Tu mamá dejó escapar un hondo suspiro.
—Pero fue bonito veros crecer. Incluso cuando estaba tan ocupada que no tenía tiempo ni para liarme bien la toalla a la cabeza, os veía sentados alrededor de la mesa, comiendo, golpeando la cuchara contra el cuenco, y pensaba que no quería nada más en el mundo. Erais todos tan fáciles de contentar… Escarbabais felices en los cuencos cuando hacía una simple sopa de pasta de judías y calabacín, y se os iluminaba la cara cuando de vez en cuando cocía pescado al vapor… Todos erais tan tragones que a veces, cuando crecisteis, me asustaba. Si dejaba la cazuela llena de patatas hervidas para que comierais algo después de la escuela, cuando volvía a casa me la encontraba vacía.
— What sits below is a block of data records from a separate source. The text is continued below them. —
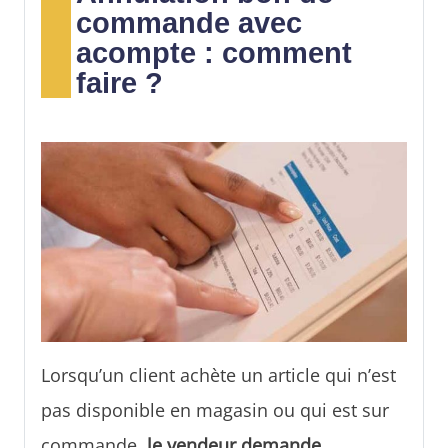
toutes les réponses à ces questions dans
commande avec
cet article.
acompte : comment
faire ?
Lorsqu’un client achète un article qui n’est
pas disponible en magasin ou qui est sur
commande,
le vendeur demande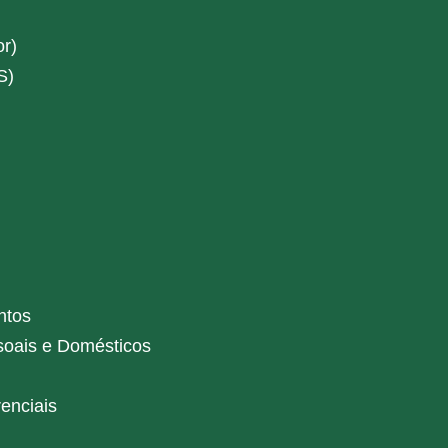
r)
S)
ntos
soais e Domésticos
enciais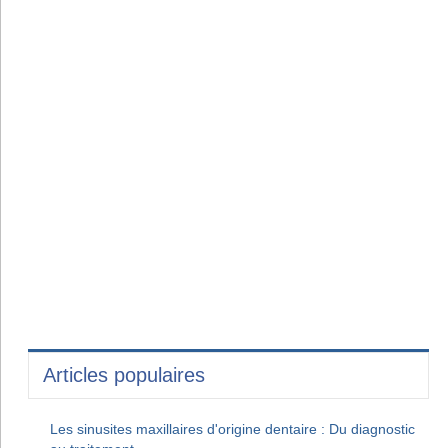
Articles populaires
Les sinusites maxillaires d'origine dentaire : Du diagnostic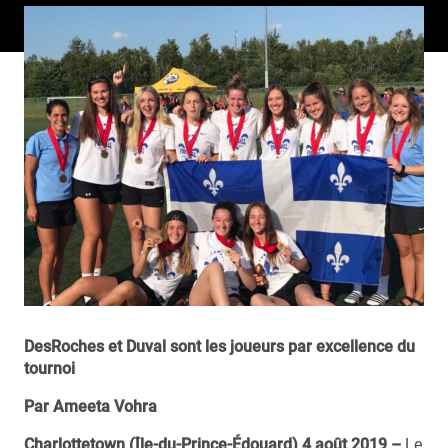
DesRoches et Duval sont les joueurs par excellence du
tournoi
Par Ameeta Vohra
Charlottetown (Île-du-Prince-Édouard) 4 août 2019 –
Le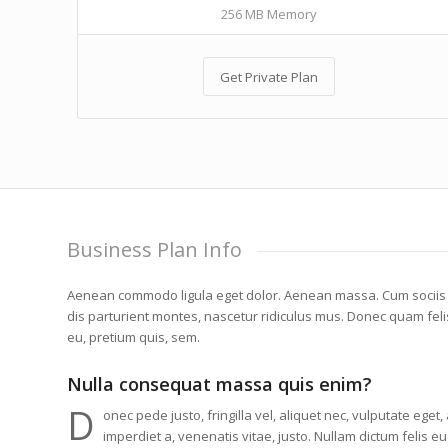
256 MB Memory
Get Private Plan
Business Plan Info
Aenean commodo ligula eget dolor. Aenean massa. Cum sociis
dis parturient montes, nascetur ridiculus mus. Donec quam felis
eu, pretium quis, sem.
Nulla consequat massa quis enim?
D
onec pede justo, fringilla vel, aliquet nec, vulputate eget,
imperdiet a, venenatis vitae, justo. Nullam dictum felis e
A veces veía desaparecer el arroz del tarro del sótano poco a poco, y otras veces lo encontraba vacío de golpe. Cuando bajaba al sótano a buscar arroz para la cena y tocaba el fondo del tarro con el cucharón, se me caía el alma a los pies. ¿Qué les daré a mis niños para comer mañana por la mañana? Entonces no me planteaba si me gustaba o no estar en la cocina. Si hacía una cazuela grande de arroz y una más pequeña de sopa, no me paraba a pensar en lo cansada que estaba. Me alegraba de que eso fuera a parar a la boca de mis niños. Probablemente ahora ni siquiera puedes imaginártelo, pero en aquella época siempre nos preocupaba que la comida se acabara. Todos estábamos igual. Lo más importante era comer y sobrevivir.
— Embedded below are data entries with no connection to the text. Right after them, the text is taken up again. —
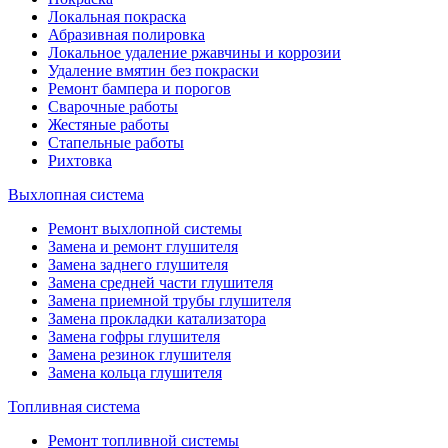
Локальная покраска
Абразивная полировка
Локальное удаление ржавчины и коррозии
Удаление вмятин без покраски
Ремонт бампера и порогов
Сварочные работы
Жестяные работы
Стапельные работы
Рихтовка
Выхлопная система
Ремонт выхлопной системы
Замена и ремонт глушителя
Замена заднего глушителя
Замена средней части глушителя
Замена приемной трубы глушителя
Замена прокладки катализатора
Замена гофры глушителя
Замена резинок глушителя
Замена кольца глушителя
Топливная система
Ремонт топливной системы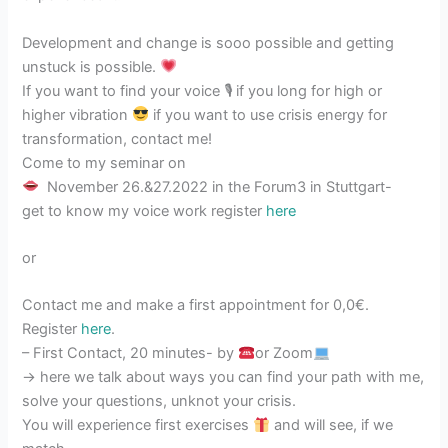
Development and change is sooo possible and getting
unstuck is possible.
If you want to find your voice 🎙 if you long for high or
higher vibration
if you want to use crisis energy for
transformation, contact me!
Come to my seminar on
November 26.&27.2022 in the Forum3 in Stuttgart-
get to know my voice work register
here
or
Contact me and make a first appointment for 0,0€.
Register
here
.
– First Contact, 20 minutes- by
or Zoom
-> here we talk about ways you can find your path with me,
solve your questions, unknot your crisis.
You will experience first exercises
and will see, if we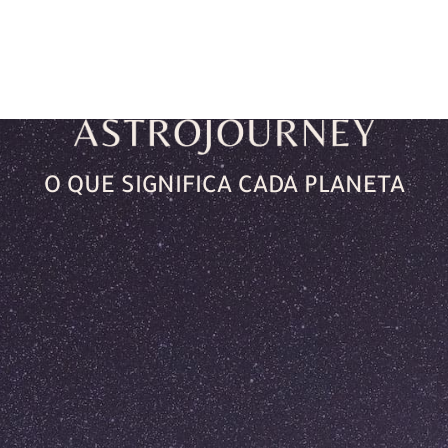
O QUE SIGNIFICA CADA PLANETA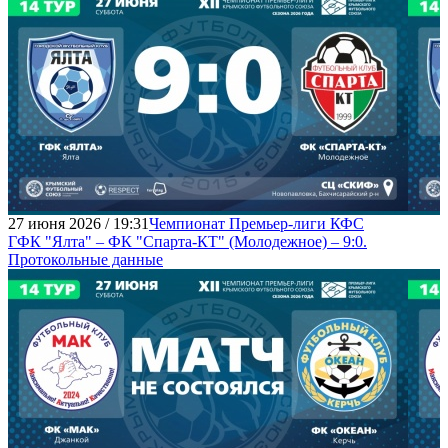
27 июня 2026 / 19:31
Чемпионат Премьер-лиги КФС
ГФК "Ялта" – ФК "Спарта-КТ" (Молодежное) – 9:0.
Протокольные данные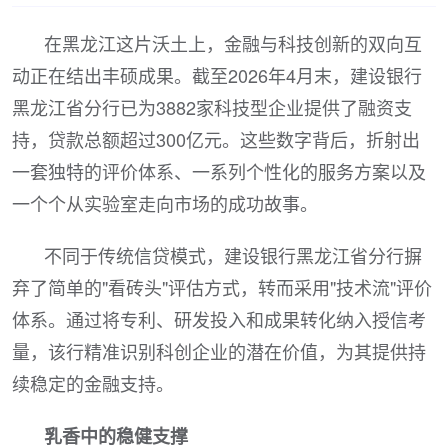
在黑龙江这片沃土上，金融与科技创新的双向互
动正在结出丰硕成果。截至2026年4月末，建设银行
黑龙江省分行已为3882家科技型企业提供了融资支
持，贷款总额超过300亿元。这些数字背后，折射出
一套独特的评价体系、一系列个性化的服务方案以及
一个个从实验室走向市场的成功故事。
不同于传统信贷模式，建设银行黑龙江省分行摒
弃了简单的"看砖头"评估方式，转而采用"技术流"评价
体系。通过将专利、研发投入和成果转化纳入授信考
量，该行精准识别科创企业的潜在价值，为其提供持
续稳定的金融支持。
乳香中的稳健支撑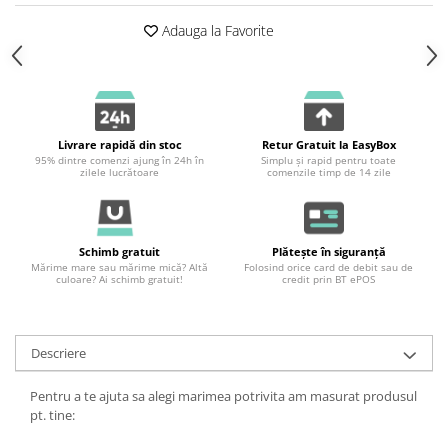
Adauga la Favorite
Livrare rapidă din stoc
Retur Gratuit la EasyBox
95% dintre comenzi ajung în 24h în
Simplu și rapid pentru toate
zilele lucrătoare
comenzile timp de 14 zile
Schimb gratuit
Plătește în siguranță
Mărime mare sau mărime mică? Altă
Folosind orice card de debit sau de
culoare? Ai schimb gratuit!
credit prin BT ePOS
Descriere
Pentru a te ajuta sa alegi marimea potrivita am masurat produsul
pt. tine: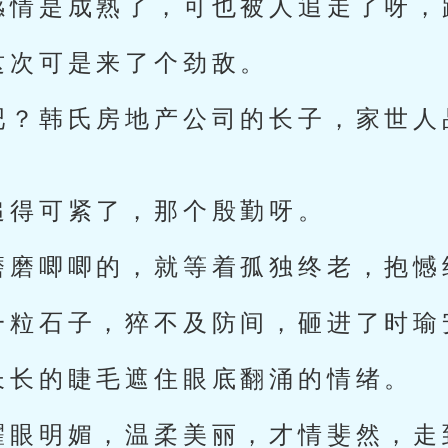
感情是成熟了，可也被人追走了呀，
这次可是来了个劲敌。
吧？韩氏房地产公司的长子，家世人
追得可紧了，那个殷勤呀。
磨磨唧唧的，就等着孤独终老，抱憾
一粒石子，猝不及防间，砸进了时瑜
长长的睫毛遮住眼底翻涌的情绪。
耀眼明媚，温柔美丽，才情斐然，走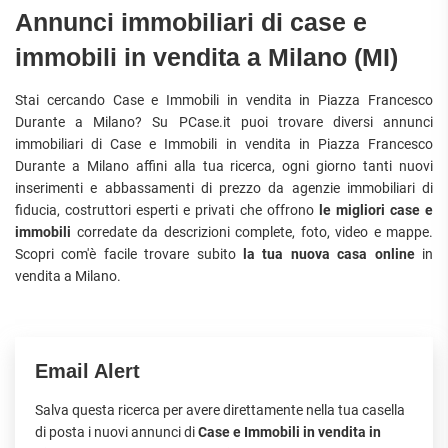
Annunci immobiliari di case e
immobili in vendita a Milano (MI)
Stai cercando Case e Immobili in vendita in Piazza Francesco
Durante a Milano? Su PCase.it puoi trovare diversi annunci
immobiliari di Case e Immobili in vendita in Piazza Francesco
Durante a Milano affini alla tua ricerca, ogni giorno tanti nuovi
inserimenti e abbassamenti di prezzo da agenzie immobiliari di
fiducia, costruttori esperti e privati che offrono
le migliori case e
immobili
corredate da descrizioni complete, foto, video e mappe.
Scopri com'è facile trovare subito
la tua nuova casa online
in
vendita a Milano.
Email Alert
Salva questa ricerca per avere direttamente nella tua casella
di posta i nuovi annunci di
Case e Immobili in vendita in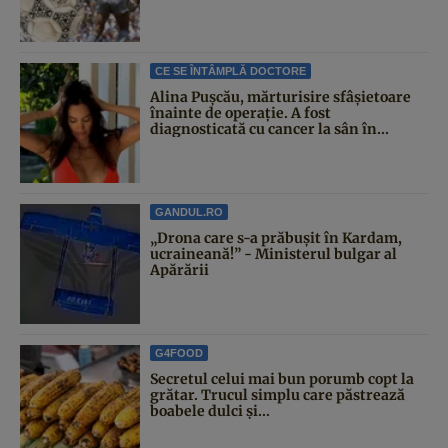
CE SE ÎNTÂMPLĂ DOCTORE
Alina Pușcău, mărturisire sfâșietoare
înainte de operație. A fost
diagnosticată cu cancer la sân în...
GANDUL.RO
„Drona care s-a prăbușit în Kardam,
ucraineană!” - Ministerul bulgar al
Apărării
G4FOOD
Secretul celui mai bun porumb copt la
grătar. Trucul simplu care păstrează
boabele dulci și...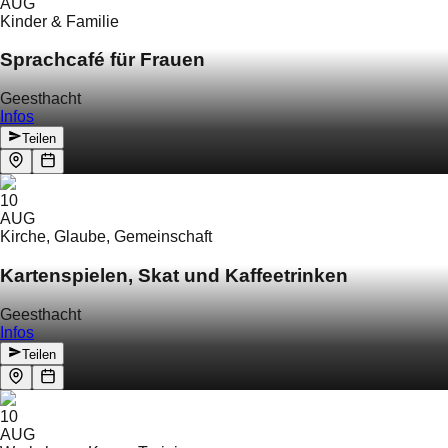
AUG
Kinder & Familie
Sprachcafé für Frauen
Geesthacht
Infos
Teilen
10
AUG
Kirche, Glaube, Gemeinschaft
Kartenspielen, Skat und Kaffeetrinken
Geesthacht
Infos
Teilen
10
AUG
Y, sonriendo, tu mamá te dijo que aquellos tiempos habían sido los más felices de su vida.
Pero las jaquecas de mamá le robaban las sonrisas de la cara. Las jaquecas trataban de morderle el alma y roerla despacio, como ratones de campo con dientes afilados.
* * *
El hombre al que has acudido para que te imprima los volantes va vestido con prendas viejas de algodón. Cualquiera que las viera se daría cuenta de que las han cosido a mano con esmero. Aunque sabes que siempre lleva prendas viejas de algodón, no puedes evitar fijarte. Está enterado de lo de tu mamá, y te dice que diseñará los volantes según tu borrador y los imprimirá enseguida en la imprenta de un colega. Como no tenéis fotos recientes de mamá, tus hermanos y tú habéis decidido utilizar la foto de familia que tu hermano ha colgado en internet. El hombre mira la cara de mamá.
—Su madre es muy guapa —dice.
Como llovido del cielo, comentas que él lleva una ropa muy bonita.
Él sonríe al oír tus palabras.
—Me la hizo mi madre.
—¿No ha fallecido?
—Cuando vivía.
Te explica que desde niño solo ha podido llevar ropa de algodón porque sufre diversas alergias. El roce de otras telas le producía picores y urticaria. Creció llevando solo las prendas de algodón que le hacía su madre. En sus recuerdos, su madre siempre está cosiendo. Debió de coser sin parar para hacerle todo tipo de prendas, desde la ropa interior hasta los calcetines.
Dice que cuando abrió el armario de su madre después de su muerte, encontró montones de prendas de algodón, suficientes para el resto de su vida. Lo que llevaba ese día lo había encontrado en ese armario. ¿Qué aspecto tenía su madre? Se te encoge el corazón mientras lo escuchas.
—¿Cree que su madre fue feliz? —le preguntas al hombre que está recordando a su querida madre.
Su respuesta es educada, pero su expresión te dice que has insultado a su madre.
—Mi madre era diferente de las mujeres de hoy.
Lo siento, Hyong-chol
UNA MUJER COGE UNO de sus volantes y se detiene un momento para mirar la foto de mamá. Debajo de la torre del reloj donde mamá solía esperarlo.
Cuando Hyong-chol encontró un lugar donde vivir en la ciudad, mamá llegaba a la estación de Seúl con el aspecto de una refugiada de guerra. Bajaba el andén con fardos en equilibrio sobre la cabeza, colgados en los hombros o en las manos, y las cosas que no podía llevar así, sujetas a la cintura. Era asombroso que pudiera andar. De haber sido posible, habría ido a verlo con berenjenas o calabazas atadas a las piernas. Llevaba los bolsillos llenos de pimientos jóvenes, castañas sin cascara o ajos pelados envueltos en papel de periódico. Al ir a su encuentro, él veía el montón de paquetes que tenía a sus pies y se maravillaba de que una mujer pudiera haber cargado ella sola con todo eso. De pie, en medio de los paquetes, mamá lo esperaba mirando alrededor con las mejillas encendidas.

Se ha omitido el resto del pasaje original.